If, or at any time, Isabel Diaz Ayuso wins the second election in Spain, she will be confirmed as the country’s fastest-growing political star.
The 42-year-old president of rural Madrid is running with the main opposition People’s Party (PP).
Described by some as popular, they have strong public-speaking expressions that seem to delight and contradict.
His tweet he wrote before the May 4 vote shouted: “Communism or FREEDOM”.
Since taking over as PP regional leader in 2019, Ayuso has spent a lot of time with false rumors such as traffic jams at 3am in Madrid and part of the city’s culture, and that when it comes to air pollution, “no one is dead”.
On Tuesday it seems that Ayuso’s policies are increasing the number of PP seats in Madrid’s parliament.
By doing so, the right-wing Ciudadanos party, which was a major ally in its alliance, could lose all its candidates.
“The great success of the PP may be the most important thing in government, above all ideology,” Oriol Bartomeus, a professor of Political Science at Universidad Autónoma in Barcelona, told Al Jazeera. “It would inspire people to think that the time for PP is coming.”
Such a victory could also boost Ayuso’s chances of qualifying for Spain one day and provide an opportunity to challenge Spanish President Pedro Sánchez.

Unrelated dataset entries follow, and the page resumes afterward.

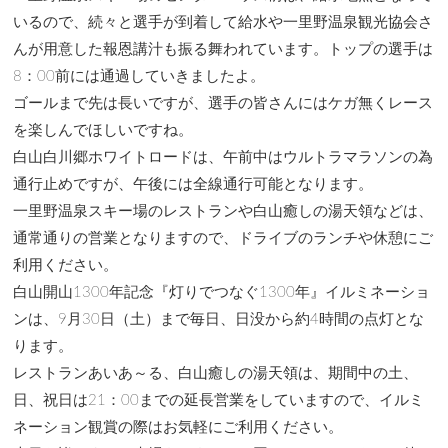
いるので、続々と選手が到着して給水や一里野温泉観光協会さ
んが用意した報恩講汁も振る舞われています。トップの選手は
8：00前には通過していきましたよ。
ゴールまで先は長いですが、選手の皆さんにはケガ無くレース
を楽しんでほしいですね。
白山白川郷ホワイトロードは、午前中はウルトラマラソンの為
通行止めですが、午後には全線通行可能となります。
一里野温泉スキー場のレストランや白山癒しの湯天領などは、
通常通りの営業となりますので、ドライブのランチや休憩にご
利用ください。
白山開山1300年記念『灯りでつなぐ1300年』イルミネーショ
ンは、9月30日（土）まで毎日、日没から約4時間の点灯とな
ります。
レストランあいあ～る、白山癒しの湯天領は、期間中の土、
日、祝日は21：00までの延長営業をしていますので、イルミ
ネーション観賞の際はお気軽にご利用ください。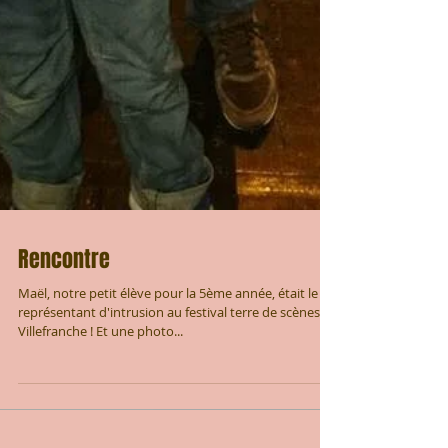
Rencontre
Maël, notre petit élève pour la 5ème année, était le
représentant d'intrusion au festival terre de scènes de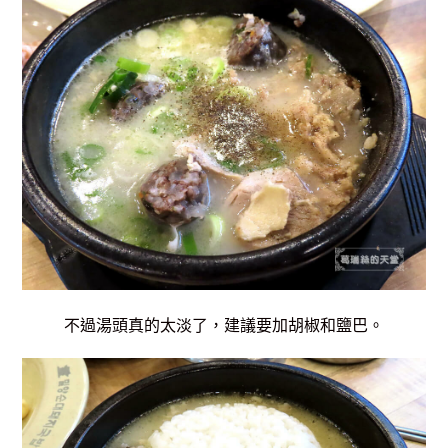
不過湯頭真的太淡了，
建議要加胡椒和鹽巴。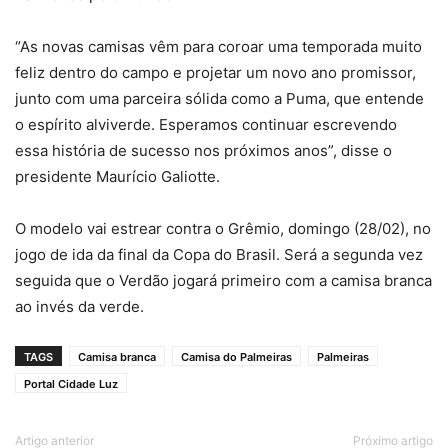
“As novas camisas vêm para coroar uma temporada muito
feliz dentro do campo e projetar um novo ano promissor,
junto com uma parceira sólida como a Puma, que entende
o espírito alviverde. Esperamos continuar escrevendo
essa história de sucesso nos próximos anos”, disse o
presidente Maurício Galiotte.
O modelo vai estrear contra o Grêmio, domingo (28/02), no
jogo de ida da final da Copa do Brasil. Será a segunda vez
seguida que o Verdão jogará primeiro com a camisa branca
ao invés da verde.
TAGS
Camisa branca
Camisa do Palmeiras
Palmeiras
Portal Cidade Luz
Artigo anterior
Próximo artigo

An enthusiastic discussion of the possible battles in the PP leadership, when it comes to criticizing Sánchez, a Scythian, Ayuso does not need much encouragement.
“He is succeeding because he decided to have a government, and to make himself President Sanchez,” Bartomeus said.
“The use of this method does not harm him in politics in a region like Madrid, which” – and the PP who ruled for more than two decades – “has been leaning for years. It has allowed him to be on the road to celebrating the campaign since becoming President of Madrid.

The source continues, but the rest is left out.